Hoy en día se aprende a escribir y no se práctica. Sucumbimos a la tecnología. Al teclado. Ese instrumento que no deja espacio para dejar el rastro de un borrón en un papel, al escribir mal una palabra.

En tiempos de universidad, usted podía advertir en el papel cuando el cansancio nos vencía. No se terminaba de la misma forma que se empezaba. La forma de las palabras lo denunciaba.

Si no se tenía calculadora a la mano, el papel evidenciaba como se montaban números para colaborar en la búsqueda del resultado. También el papel era el cómplice de la nota pícara con una frase elegante y atrevida a la muchacha bonita que compartía la biblioteca.
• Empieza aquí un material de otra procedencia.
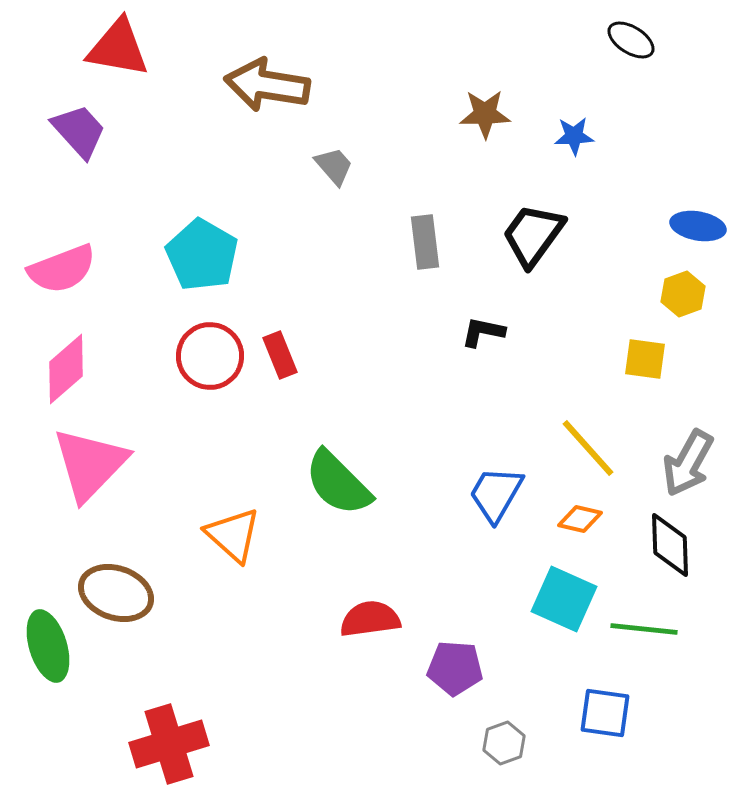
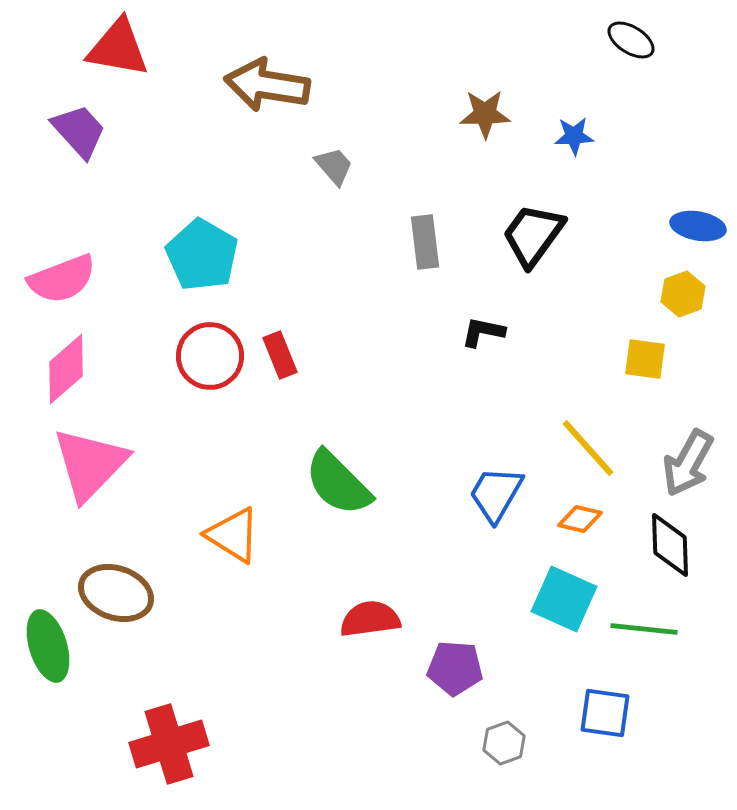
pink semicircle: moved 10 px down
orange triangle: rotated 10 degrees counterclockwise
El lápiz o el bolígrafo es el cómplice perfecto a la hora de vertir palabras en un papel vacío. Jugamos con ellos en las manos, nos damos “golpecitos” en la cabeza buscando esa palabra que cuadre de manera exacta la idea que perseguimos.

El lápiz y el bolígrafo también nos dan una sensación de control. Somos los que decidimos a qué ritmo escribimos. Se puede empezar un trabajo y revisitar más tarde.
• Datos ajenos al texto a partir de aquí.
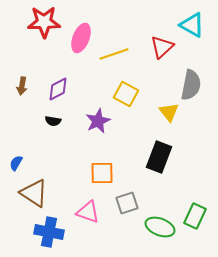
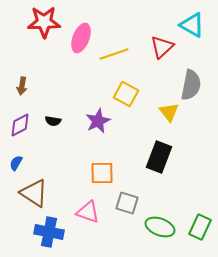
purple diamond: moved 38 px left, 36 px down
gray square: rotated 35 degrees clockwise
green rectangle: moved 5 px right, 11 px down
Hasta los neurólogos recomiendan mantener la destreza de la escritura, pues ayuda a mantener las conexiones del cerebro. Sin embargo, sucumbimos a la modernidad y la tecnología.

Mi percepción es que “la tablet” o el teléfono hacen del escribir una experiencia fría. Perdemos la perspectiva de lo que logramos en la infancia, cuando con un lápiz de madera y carbón dimos vida a la palabra.

Solo pregunto, ¿cuándo fue la última vez que usted escribió a mano? Piénselo. La respuesta posiblemente lo deje frío.